Research and development in new technology will improve the quality of physical and natural
capital, hence increasing productive capacity. For example Brazil enterprise of agricultural and
livestock research developed some new technologies in the 1990s’. A variety of cattle breeds and
soybeans have been developed suited for the local climate. This in turn attracted firm investing in
agricultural industry, for example putting in place the farm machinery, building and other forms
of physical capital needed to exploit the land. As a result the land productivity had been
improved significantly.
The increase in productivity and quality and quantity of factors of production due to R&D and
infrastructure can be shown on the following diagram. Increased productivity in the factors of
production increases the total output for the macro-economy, when all the resources are fully
employed. The long-run aggregate supply is therefore, shift to the right, given a higher level of
full employment level of output Yfe2.
Real GDP
Yfe1 Yfe2
(b)Evaluate the effectiveness of interventionist supply-side policies to achieve economic growth.

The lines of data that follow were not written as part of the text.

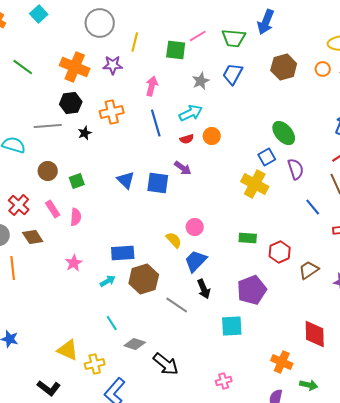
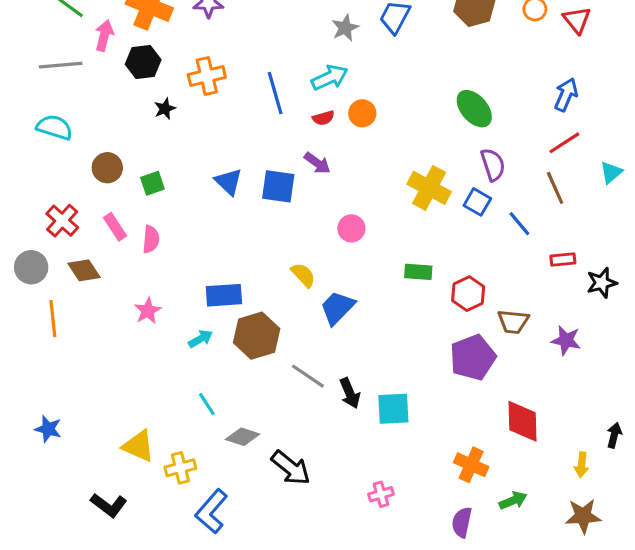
pink arrow: (152, 86) -> (104, 36), moved
gray line: (48, 126) -> (61, 65), moved
blue square: (267, 157) -> (477, 202), moved, turned -30
pink circle: (195, 227) -> (351, 228), moved
brown trapezoid: (309, 270) -> (513, 322), turned -140
black arrow: (204, 289) -> (350, 393), moved
purple pentagon: (252, 290) -> (473, 357), moved
green arrow: (309, 385) -> (513, 500), turned -36

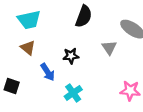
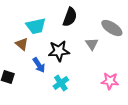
cyan trapezoid: (29, 20) -> (36, 26), moved
black star: (71, 56) -> (59, 51), size x1.5

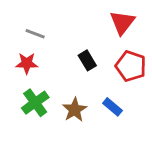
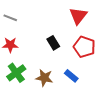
gray line: (35, 34) -> (10, 18), moved
brown star: (75, 110) -> (44, 78), turned -30

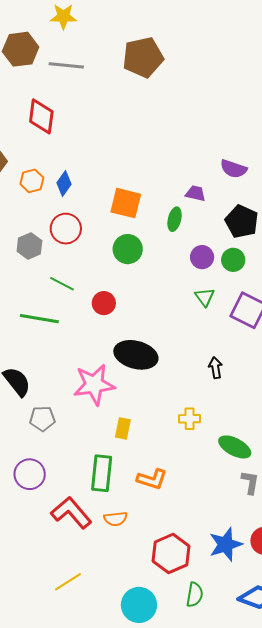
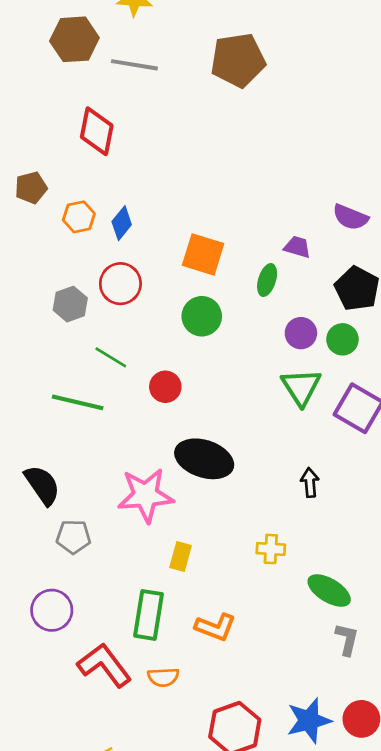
green triangle: (205, 297) -> (301, 387), size x1.5

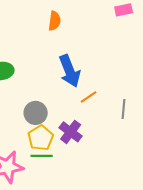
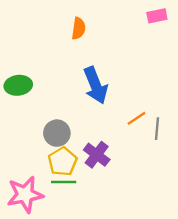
orange line: (89, 97) -> (137, 118), moved

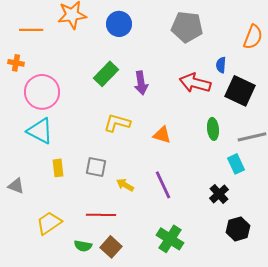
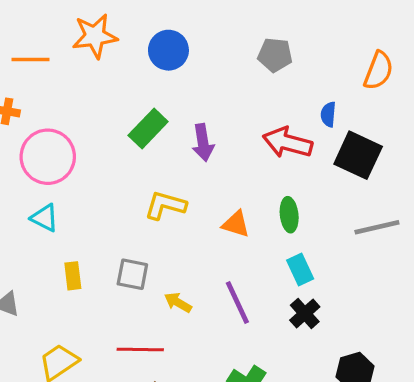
gray pentagon: (187, 27) -> (275, 55), size x0.7
green ellipse: (213, 129) -> (289, 215), moved
cyan triangle: (40, 131) -> (45, 218), size x0.7
cyan rectangle: (236, 164) -> (300, 270), moved
black cross: (219, 194) -> (305, 313), moved

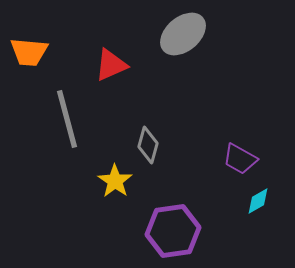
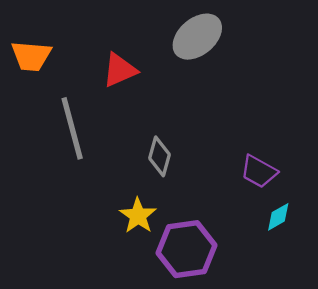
yellow star: (115, 181) -> (138, 216), moved

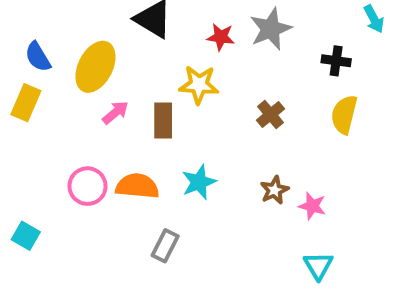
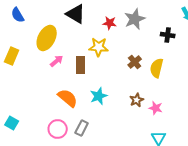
blue semicircle: (38, 57) -> (18, 15), moved
yellow semicircle: (344, 114) -> (157, 68), moved
pink circle: (88, 186) -> (58, 129), moved
orange semicircle: (137, 186) -> (68, 98), turned 35

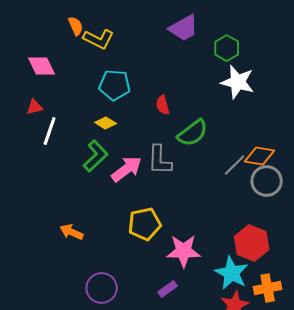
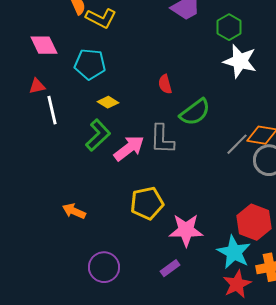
cyan pentagon: (115, 85) -> (90, 64), moved
white line: (50, 131) -> (52, 110), turned -32

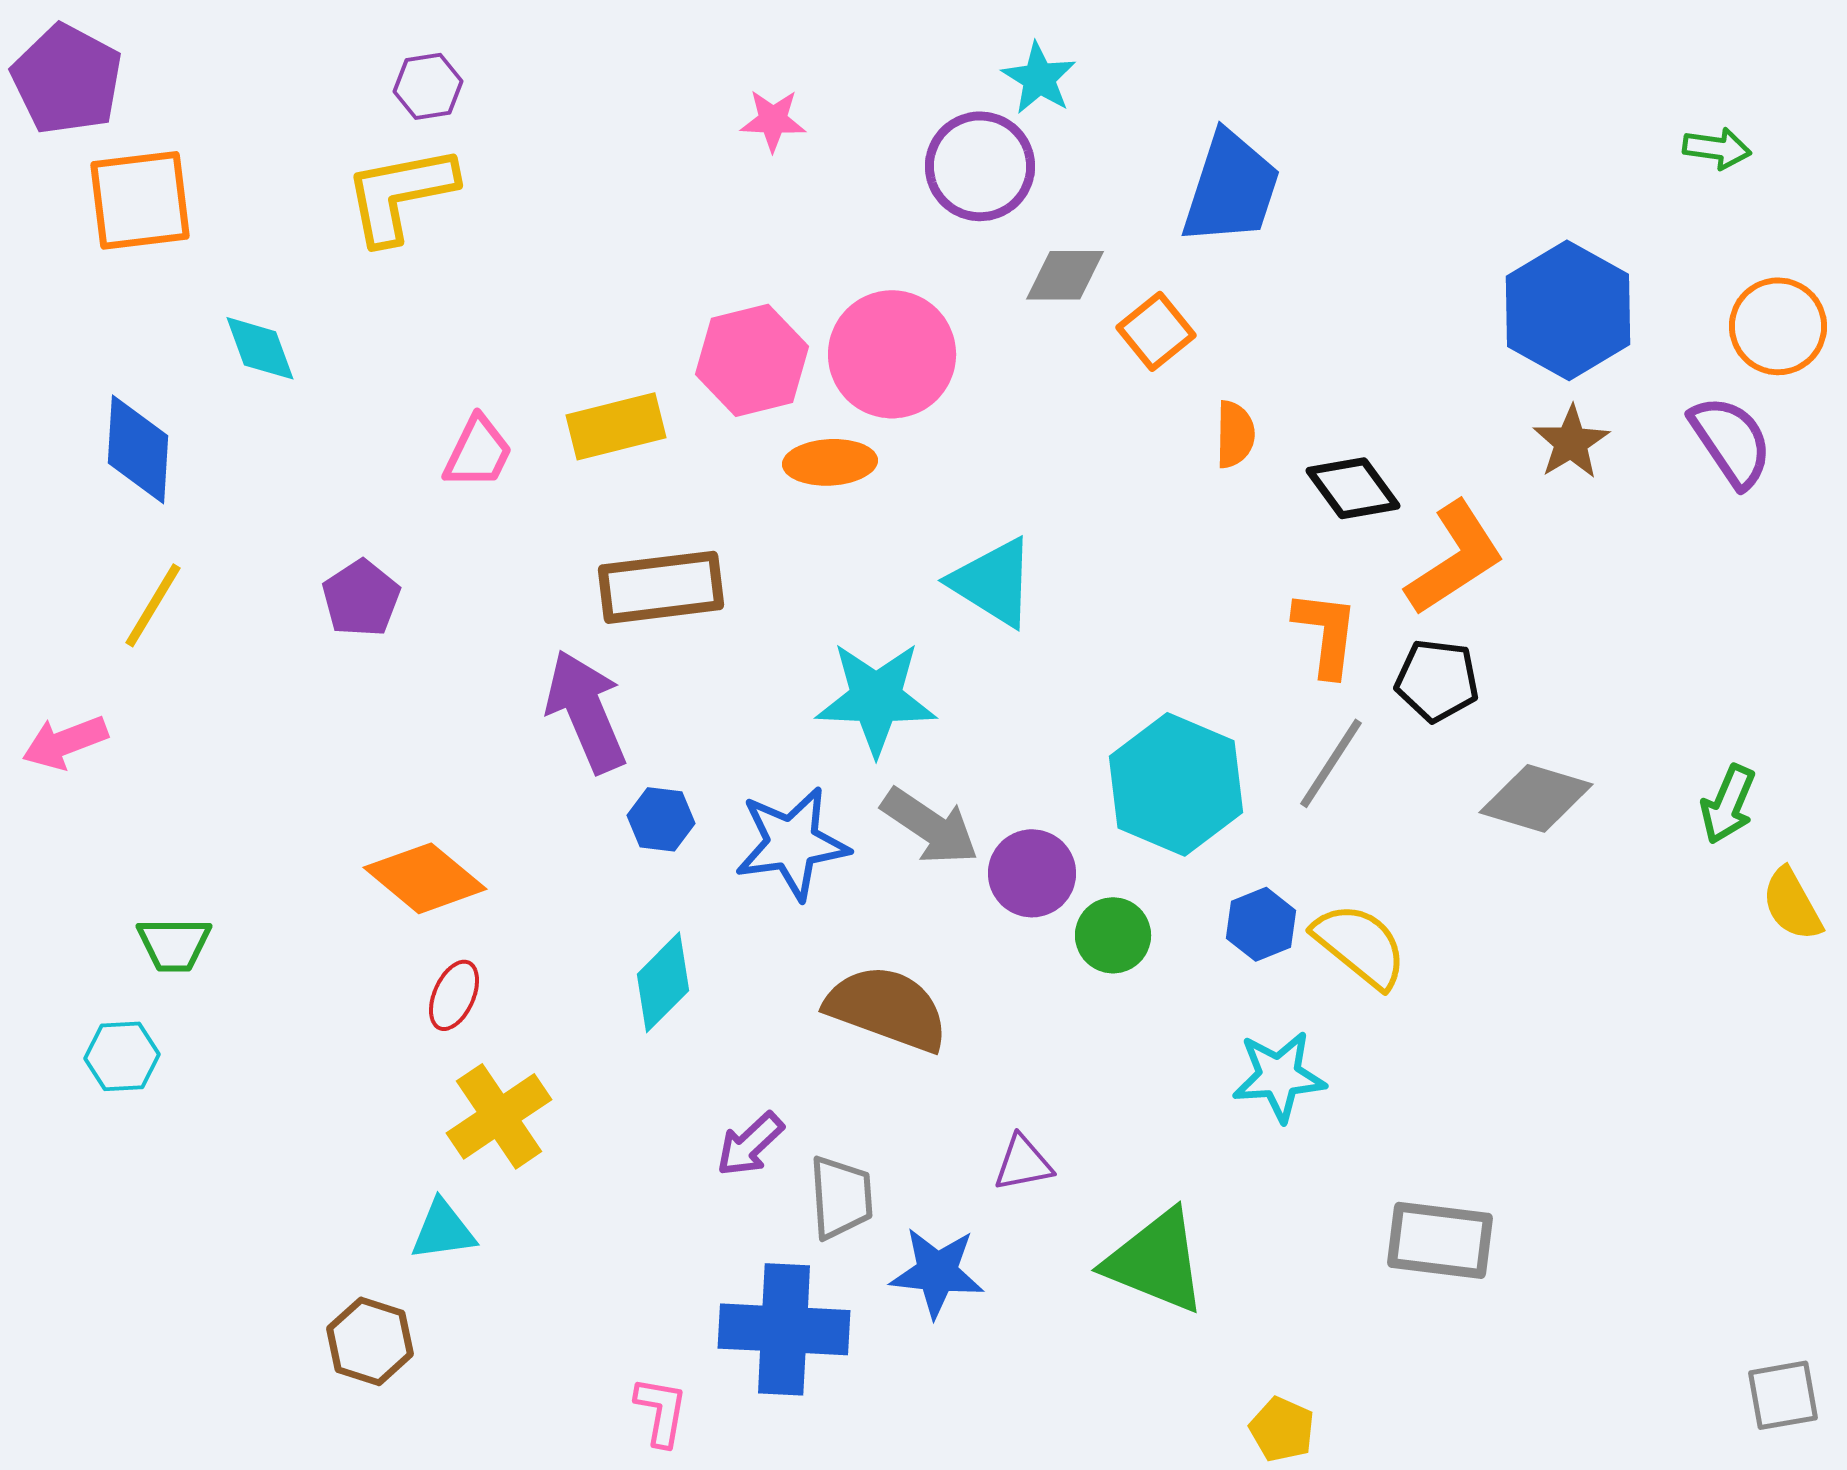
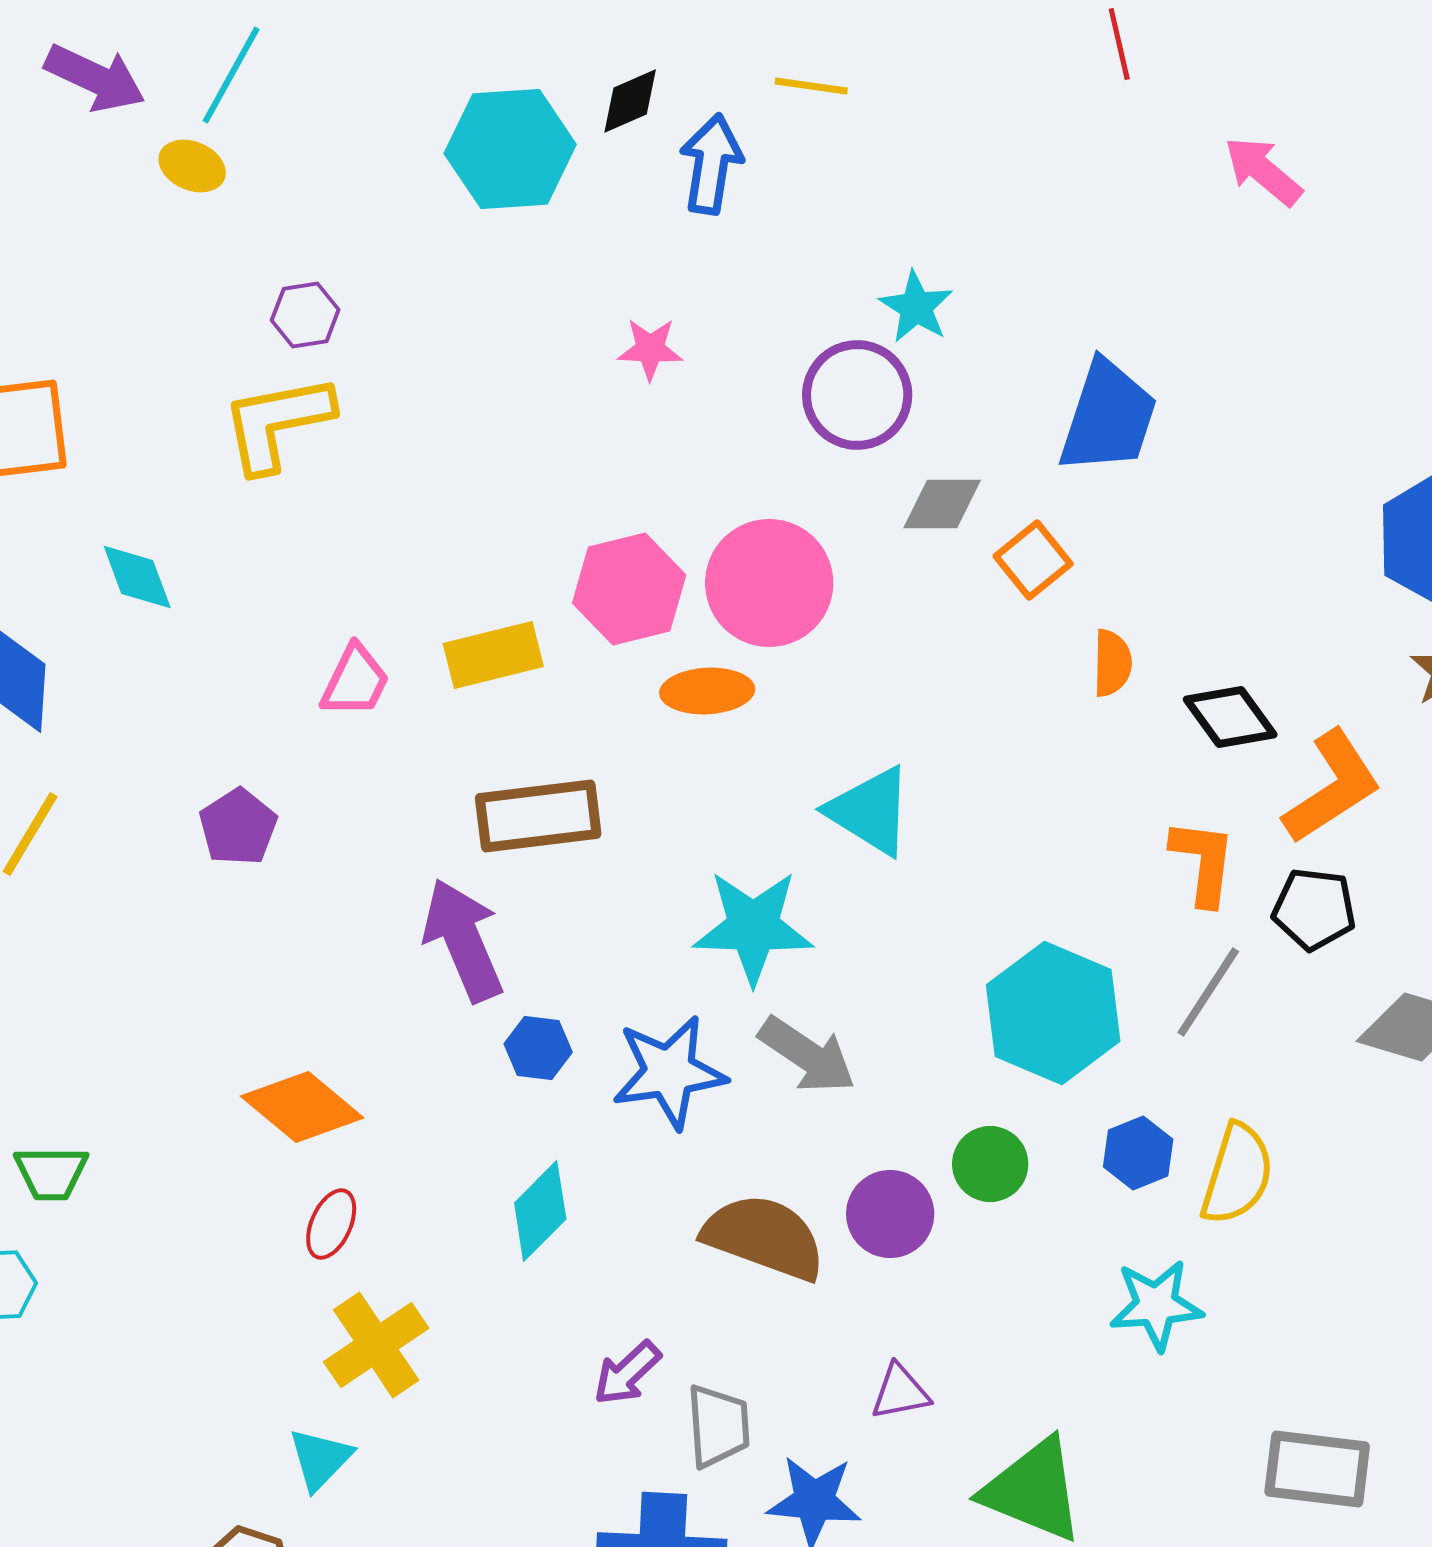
purple circle: (1032, 873) -> (890, 1214), moved
yellow semicircle: (1360, 945) -> (1237, 1174), turned 68
cyan triangle: (443, 1230) -> (320, 1459), turned -38

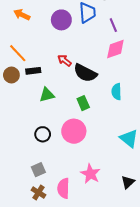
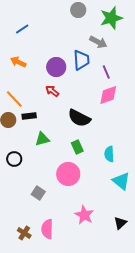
red arrow: (64, 60) -> (52, 91), moved
cyan semicircle: (116, 92) -> (109, 154), moved
black circle: (43, 134) -> (14, 159), moved
gray square: (38, 170) -> (38, 193), moved, turned -32
pink semicircle: (63, 188) -> (47, 229), moved
brown cross: (38, 193) -> (24, 233), moved

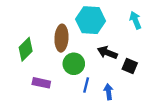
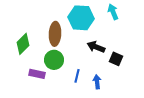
cyan arrow: (135, 20) -> (113, 12), moved
green circle: (74, 64) -> (54, 60), moved

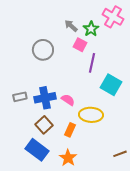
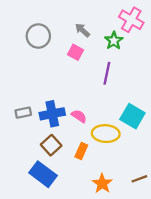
green star: (91, 29) -> (114, 41), moved
pink square: (80, 45) -> (75, 52), moved
gray circle: (43, 50) -> (38, 36), moved
cyan square: (111, 85) -> (132, 116), moved
orange star: (68, 158) -> (102, 184), moved

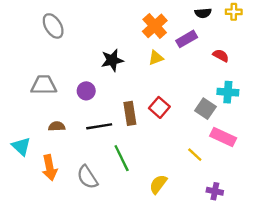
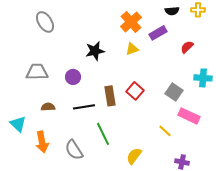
red semicircle: (221, 55) -> (187, 47), turned -72
cyan cross: (228, 92) -> (203, 78), moved

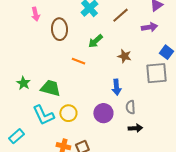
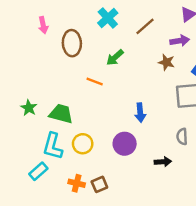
brown star: (124, 56) -> (166, 62), moved
gray semicircle: (130, 107) -> (182, 137), moved
cyan L-shape: (43, 115) -> (53, 146), turned 40
cyan rectangle: (16, 136) -> (38, 171), moved

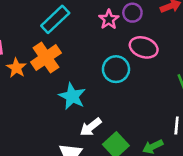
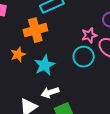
pink star: (109, 19) -> (89, 35), moved
orange star: (16, 68) -> (18, 55), moved

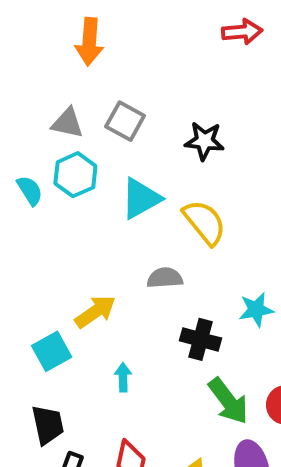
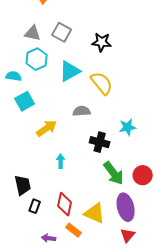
cyan semicircle: (30, 191) -> (14, 76), moved, turned -49
cyan square: (52, 351) -> (25, 101), moved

Interventionist supply-side policies aim at increase the quality and quantity of factors of
production and promote long-run production a possibility (potential growth) the possible effect
of the interventionist polices on growth is explained in part A already. In my opinion,
interventionist supply-side policies are often very effective in promoting growth in the short
period of time but the long-run effect may not be as good as its alternative policy: The market
based supply-side policy.
To begin with, since interventionist supply-side policies always have a specific target, the short
run effect on increasing the real output and real income is often very significant. For example
the Brazilian government in the 2010s’ targets energy sectors of the businesses and meanwhile
lunched an industrial reform: tax allowance and subsides are provided to the firms doing export.
The short-run aggregate supply increases due to cost reduction and the Brazilian economy enjoys
quite a few years of high-speed economic growth.
However, when a government constantly running budget deficit to spend on infrastructure and
education or give key industries tax credit or subsidies, a large proportion of the tax revenue
will be spent on debt-servicing and repayments; this in turn may weaken the ability of
government intervention in promoting long-run growth. In the case of Brazil, from the year
2016 to year 2017, the economic growth rate gets close to zero, when government stopped using
interventionist policies to support the export and energy sectors, the firms having a long-time
dependence on the subsidies and tax allowance will not be able to remain competitive and
productively efficient. The higher costs of production forced many firms to shut down.
In conclusion, interventionist supply-side policies are often very effective in promoting growth in
the short period of time but the long-run effect may not be as good as its alternative policy: The
market based supply-side policy. The key reason is that market-based policies are always
centralized on competition and therefore, will improve the productivity of resources. In addition,
when take into account the side-effect of a policy in promoting growth, interventionist is
considered to be superior over other macro policies.